The last weekend of January 2016 saw the 10th anniversary of Leeds’ most esteemed basement, Wire. The club used the weekend to throw a double header of birthday celebrations, with the Friday paying respects to their heritage of house, techno and less easily definable mutations of the two, and the Saturday seeing a nod to their drum and bass roots. The Friday night was the big draw for us, due to a lineup that saw two thirds of Hessle Audio, Pearson Sound & Pangaea, billed to play back to back with Midland, with support coming from the club’s booker Hamish Cole.
The three headlining were not picked simply because of their lofty reputations, but instead because they have all spent the formative years of their clubbing life in Leeds and particularly Wire. They were all involved in the excellent Ruffage night at the club in days gone by, and although the music has changed from their off-kilter dubstep to similarly left-field interpretations of house and techno, it is clear that time spent at Wire has influenced their career massively. The Hessle Audio boys’ Leeds roots are well advertised, with the label and collective taking its name from the Hessle streets in Hyde Park where the group met at University. On the other hand, Midland’s Leeds connections are less overt, but he actually spent time working behind the bar at Wire when at University, and his strong emotional connection to the club was displayed by this Facebook post the day of the gig.
Instead of an all-night back to back, the three artists were billed for 90 minutes each, before a free for all at the end. The night began with Hamish warming up, playing some of the irresistibly smooth selections that keen-eared Leeds clubbers will recognise him for, including a very welcome spin out of Pépé Bradock’s ‘Vermeille’. Midland followed at 1am, taking things in a tougher and more rhythmically complex direction, mixing between afrobeat-inspired oddities and more linear house music. Midland’s inspired selection of The Maghreban’s ‘Wonder Woman’ showed that the Versatile Records release was almost built with Wire’s Funktion One system in mind, leading to the glorious sight of elated dancers slapping the front panel in front of the DJ booth. Following from Midland was Pearson Sound, Pearson took things in a percussive direction, playing from a collection of largely unidentifiable wall-shaking drum tracks. Pearson’s set was so wonderfully syncopated that he managed to turn a reasonably textbook 4/4 tech-house tune into a curveball, playing Sebo K’s UK rave inspired ‘Restless (Darkness Mix)’ to offer the dancefloor a release through linearity.
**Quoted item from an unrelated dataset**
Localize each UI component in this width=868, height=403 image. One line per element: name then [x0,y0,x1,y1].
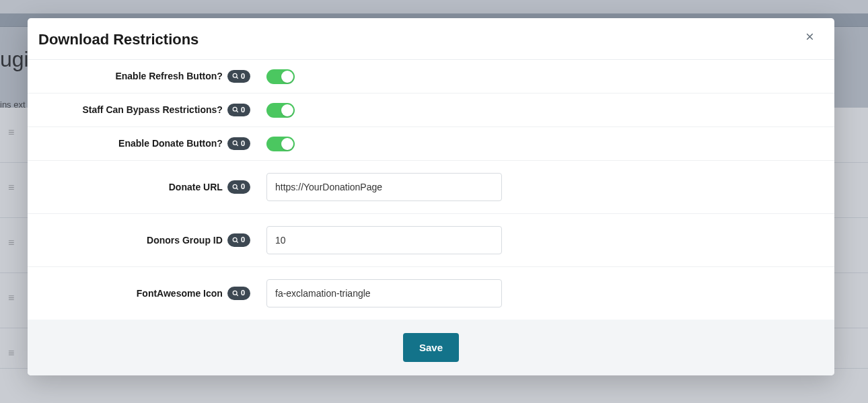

For the final solo set of the night, Pangaea stepped up to the booth.
While his Hessle counterparts Ben UFO & Pearson have reputations for a rhythmically anarchical approach to DJing, Pangaea’s sets have been characterised by his linear and recursive approach to playing 4/4 techno. Similarly to Pearson’s selection of the Sebo K track, it was interesting how this loopy, European approach to techno acts as an outlier alongside his UK colleagues. Pangaea’s selections didn’t disappoint in this regard, upping the tempo to something approaching the mid 130 mark to eliminate any fair weather elements left in the crowd when his set began at 4am. The music was also fantastic, with the punishing acid tones of James Ruskin’s ‘No Trace’ being a particular highlight. After Pangaea’s set the three headliners traded off in back-to-back till the early hours, inviting Hamish to join in the fun, solidifying the family atmosphere that epitomises the club’s approach.